● **EXERCISE**:
Go through each line of the records below and count those with the word "felony". Give only the count.

● **INPUT MATERIAL**:
=====
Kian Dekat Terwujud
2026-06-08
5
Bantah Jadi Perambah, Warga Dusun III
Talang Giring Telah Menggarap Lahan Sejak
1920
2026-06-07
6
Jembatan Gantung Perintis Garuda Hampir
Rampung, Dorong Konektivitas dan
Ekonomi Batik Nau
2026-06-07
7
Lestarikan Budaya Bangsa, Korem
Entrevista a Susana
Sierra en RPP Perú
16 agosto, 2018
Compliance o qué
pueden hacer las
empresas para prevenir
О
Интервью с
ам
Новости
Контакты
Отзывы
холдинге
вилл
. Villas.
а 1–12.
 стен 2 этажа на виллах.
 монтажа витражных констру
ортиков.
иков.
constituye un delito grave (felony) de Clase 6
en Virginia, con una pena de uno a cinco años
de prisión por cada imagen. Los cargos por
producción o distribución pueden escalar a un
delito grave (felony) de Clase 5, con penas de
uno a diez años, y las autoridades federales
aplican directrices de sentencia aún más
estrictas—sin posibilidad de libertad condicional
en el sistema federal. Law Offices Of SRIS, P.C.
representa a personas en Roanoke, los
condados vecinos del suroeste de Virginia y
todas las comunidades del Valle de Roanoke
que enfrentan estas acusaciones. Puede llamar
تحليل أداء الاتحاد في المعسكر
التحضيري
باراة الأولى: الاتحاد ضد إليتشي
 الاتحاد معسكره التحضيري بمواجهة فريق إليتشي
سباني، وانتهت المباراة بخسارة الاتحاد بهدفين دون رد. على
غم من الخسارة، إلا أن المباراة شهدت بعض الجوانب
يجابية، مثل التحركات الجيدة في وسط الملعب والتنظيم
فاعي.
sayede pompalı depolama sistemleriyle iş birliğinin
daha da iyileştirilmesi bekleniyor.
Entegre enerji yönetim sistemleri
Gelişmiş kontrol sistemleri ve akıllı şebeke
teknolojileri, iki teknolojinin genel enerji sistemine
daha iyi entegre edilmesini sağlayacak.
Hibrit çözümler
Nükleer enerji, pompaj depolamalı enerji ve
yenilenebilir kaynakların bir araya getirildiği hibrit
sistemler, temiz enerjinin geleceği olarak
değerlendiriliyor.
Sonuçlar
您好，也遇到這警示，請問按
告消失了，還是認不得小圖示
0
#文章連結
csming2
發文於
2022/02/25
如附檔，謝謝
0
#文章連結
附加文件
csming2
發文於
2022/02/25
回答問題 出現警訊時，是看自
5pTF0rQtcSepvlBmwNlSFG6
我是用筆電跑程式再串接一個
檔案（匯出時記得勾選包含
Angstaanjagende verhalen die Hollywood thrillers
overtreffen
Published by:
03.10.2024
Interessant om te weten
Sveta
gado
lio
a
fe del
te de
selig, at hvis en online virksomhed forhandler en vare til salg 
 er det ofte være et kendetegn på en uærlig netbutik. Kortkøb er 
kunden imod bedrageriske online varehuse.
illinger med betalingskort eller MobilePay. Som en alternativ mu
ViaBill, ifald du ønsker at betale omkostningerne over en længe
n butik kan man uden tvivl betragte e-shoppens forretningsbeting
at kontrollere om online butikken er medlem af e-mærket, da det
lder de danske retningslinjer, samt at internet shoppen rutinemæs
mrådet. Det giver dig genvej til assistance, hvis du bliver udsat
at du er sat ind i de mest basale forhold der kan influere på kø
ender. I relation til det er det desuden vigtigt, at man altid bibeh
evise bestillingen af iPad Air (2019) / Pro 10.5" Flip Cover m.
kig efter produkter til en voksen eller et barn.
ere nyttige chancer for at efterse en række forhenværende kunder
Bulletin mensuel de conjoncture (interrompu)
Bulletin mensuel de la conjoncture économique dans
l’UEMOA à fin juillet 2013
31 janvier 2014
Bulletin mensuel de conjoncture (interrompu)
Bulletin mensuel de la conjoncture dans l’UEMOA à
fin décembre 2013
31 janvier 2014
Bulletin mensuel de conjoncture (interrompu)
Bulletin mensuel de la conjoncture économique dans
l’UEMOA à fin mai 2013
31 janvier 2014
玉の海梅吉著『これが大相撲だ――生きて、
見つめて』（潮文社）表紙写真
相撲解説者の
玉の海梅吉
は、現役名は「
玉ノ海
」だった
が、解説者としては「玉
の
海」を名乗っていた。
=====
● **REPLY TO THE EXERCISE**:
2